A república continua a ser um sonho, uma miragem
distante, mesmo na Europa e na América. Uma ficção coletiva que nos leva a votar de ano em ano. Vivemos sob monarquias. Se não as do
sangue e das casas reais, a do dinheiro, do neo-liberalismo econômico, e da
mitologia midiática. Assim como os reis de antigamente diziam ser os
representantes de Deus na Terra (e sendo assim tudo que faziam estava certo) os
bilionários de hoje são os nossos representantes. “Todo poder emana do povo, e
em seu nome será exercido” – pelos bilionários, e em seu proveito próprio.
[A corrida espacial dos bilionários] é uma competição movida a
testosterona. Um indivíduo que se destaca nela é Elon Musk, porque constrói
foguetes re-utilizáveis, o que é uma coisa bacana e muito nobre, mas ao mesmo
tempo a sua idéia de levar um milhão de pessoas para colonizar Marte é uma
obscenidade. Devíamos cuidar do nosso planeta, em vez de tentar tornar viável
um planeta inóspito. Não é preciso ser cientista para perceber que colônias em
Marte são um projeto sem futuro. Quanto a essa disputa dele com Bezos e outros
bilionários, acho que é uma estratégia de marketing. Dá a ele o rótulo de – e
estou dizendo isto entre aspas, ponha uma porção de aspas antes e depois –
“visionário”. Ou seja: se você for comprar um carro elétrico, não compre dos
alemães, não compre dos chineses, compre do “visionário”.
(trad. BT)
Eu nem sou tão velho assim, mas me lembro de um tempo em
que quando se queria dizer que um sujeito era rico dizia-se que ele morava “numa
mansão” e “andava de Cadilaque”. O nível de enriquecimento a que se chegou nas
últimas quatro décadas é algo que supera qualquer proeza imaginativa anterior.

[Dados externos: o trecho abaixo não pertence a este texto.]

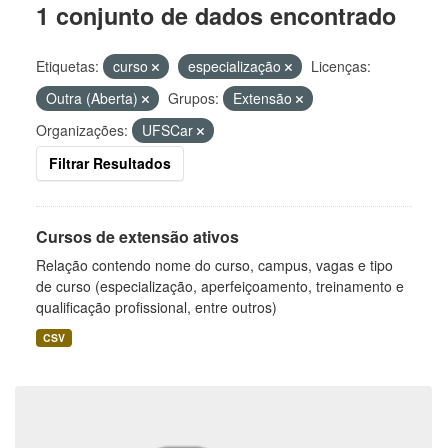
1 conjunto de dados encontrado
Etiquetas:
curso
especialização
Licenças:
Outra (Aberta)
Grupos:
Extensão
Organizações:
UFSCar
Filtrar Resultados
Cursos de extensão ativos
Relação contendo nome do curso, campus, vagas e tipo
de curso (especialização, aperfeiçoamento, treinamento e
qualificação profissional, entre outros)
CSV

E o mais curioso é que se você fizer uma pesquisa no Brasil vai ver que a
maioria das pessoas admira Jeff Bezos, Bill Gates, Elon Musk, etc. Por que?
Ora, porque todo brasileiro acha que tem chances de virar bilionário um dia. Então,
ele já vai falando bem do clube a partir de agora.
Por que motivo nos identificamos com os Imperadores do
Dinheiro, numa república, numa democracia? Talvez porque a economia ainda
esteja sujeita ao que Cory Doctorow citou acima: é um espaço onde ainda se
podem realizar os sonhos de absolutismo, de poder total, um poder que não
precise ser repassado de 4 em 4 anos para um oportunista qualquer, um
antagonista qualquer.
Mesmo que Elon Musk seja filho de um dono de minas de
esmeralda, os norte-americanos médios (e até os brasileiros médios) conseguem
ver nele um “homem que fez a si próprio”, um meritocrata, que ficou bilionário
por uma mistura de talento, esforço, e fé. Quem acha que tem essas três coisas,
acha que pode juntar uma fortuna semelhante.
As antigas tragédias clássicas (desde as gregas até as
elisabetanas) se concentravam nos reis porque eles eram o símbolo do povo. Rei
triunfante, povo vencedor. Rei alquebrado, povo enfraquecido.
Nossos “reis do dinheiro” cumprem um papel parecido, com
um detalhe diferente. Eles não foram empossados no trono por desígnio divino. Eles
se elevaram da multidão informe e sem rosto, e se tornaram super-homens,
dotados de um super-poder. É o mesmo sonho dos garotos pobres que graças à
música popular ou ao esporte se tornam milionários – só que um sonho elevado a
uma potência maior.
É o
garoto que nasce nos Alagados, Trenchtown, Favela da Maré. Ele tem todo o
direito de sonhar em ser um Neymar ou um Michael Jackson. Tornar-se bilionário
como Musk ou Bezos é “outro patamar”, mas o direito ao sonho é o mesmo. Eles
são vistos como visionários (como disse Herzog), e é esse o seu carisma:
transformam cada um de nós num visionário, num cara que “acredita”.